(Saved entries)
----
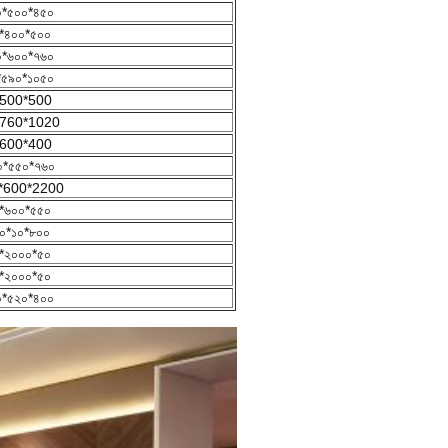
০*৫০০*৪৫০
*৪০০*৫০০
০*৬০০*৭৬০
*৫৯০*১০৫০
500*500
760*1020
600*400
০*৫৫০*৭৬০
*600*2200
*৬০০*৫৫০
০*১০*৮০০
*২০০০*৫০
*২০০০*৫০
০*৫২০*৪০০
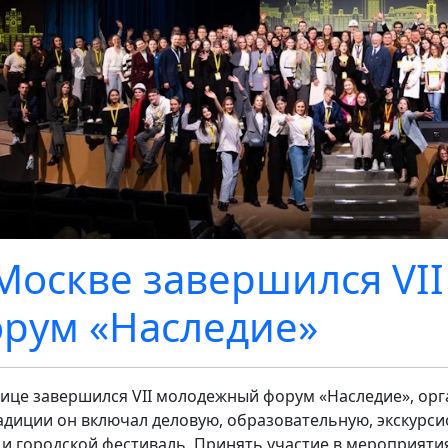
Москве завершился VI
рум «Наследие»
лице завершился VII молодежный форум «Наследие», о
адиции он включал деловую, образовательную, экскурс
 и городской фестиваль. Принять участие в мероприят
----
» ACTION ITEM
Look through the entries above. Copy each line in which the string "Наследие" occurs.

» EXERCISE RESULT
рум «Наследие»
лице завершился VII молодежный форум «Наследие», о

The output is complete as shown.